Disaster movies, especially those of the last decade or so, are generally concerned more with impressing their audience than emotionally engaging them. ‘Voyage of the Damned’ suffers from this to an almost ridiculous extent. Sure, it’s a visually spectacular episode, and the CGI is the best Who has yet pulled off. But when I start praising the technical people in my review, that’s when you know something’s very wrong. I have always liked Davies’ episodes for combining impressive spectacle with smaller emotional moments, but here the spectacle stifles the emotion and I was left feeling cold. Only the final scene between the Doctor and Mr Copper made me smile. A few more sweet, simple moments like that please, and a few less overwrought slo-mo death scenes.
The proper season four opener, ‘Partners in Crime’ is light-years aware from the theatrics of ‘Voyage of the Damned.’ Instead it’s a simple affair, the simplest Who has produced since its revival. There’s an alien corporation, a sinister businesswoman and cute little creatures called the Adipose. There’s no great twist or grand dénouement, but the lightness of the tale allows plenty of breathing room for Catherine Tate, returning as Donna Noble, to reintroduce herself to the audience.
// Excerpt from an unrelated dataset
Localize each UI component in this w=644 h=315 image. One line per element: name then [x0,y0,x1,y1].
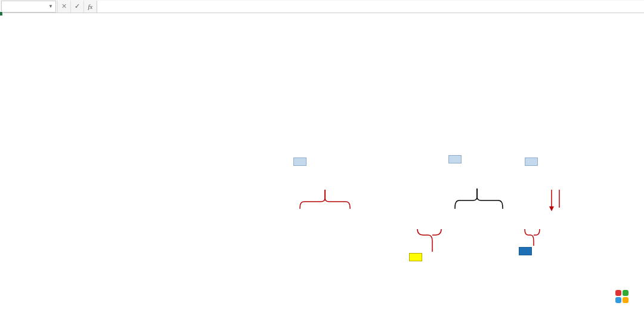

Some have noted that the Donna of ‘Partners in Crime’ is toned-down from her first appearance in ‘The Runaway Bride,’ but I contest that. In ‘Bride’ Tate certainly had her shrill moments, but only as a reaction to the extremity of the situation. If you really look back at ‘Bride,’ specifically at the final scene, her real character is exactly as she is in season four. Regardless, Tate has surely silenced the doubters with ‘Partners in Crime.’ Her regret at having turned down the Doctor is instantly believable, especially in her touching conversation with her grandpa Wilfred Mott (Bernard Cribbins again), and her comedic delivery is naturally top notch.
‘Partners in Crime’ is essentially a comedic story, and Davies’ natural talent for humour comes through. I especially enjoyed the series of near-misses between the Doctor and Donna as they both investigated Adipose at the same time. If occasionally the episode was too light for its own good – the culmination of the Adipose plan, with the giant spaceship and the mass of creatures in the streets of London, was dull rather than exciting – mostly I loved it for making possible sequences like the Doctor and Donna’s silent reunion and hilarious miming.
Finally, and most excitedly, there is the return of Rose. Like every Who fan, I knew that Billie Piper was returning but had no idea she would show up this early. That moment of shock, when Rose turns around and the Doomsday music que kicked in, had me literally gobsmacked. Don’t you just love it when television does that to you? And I’m only guessing here, but I have a feeling season four will produce several more moments just like that one before it’s over. Anyone else as excited as me?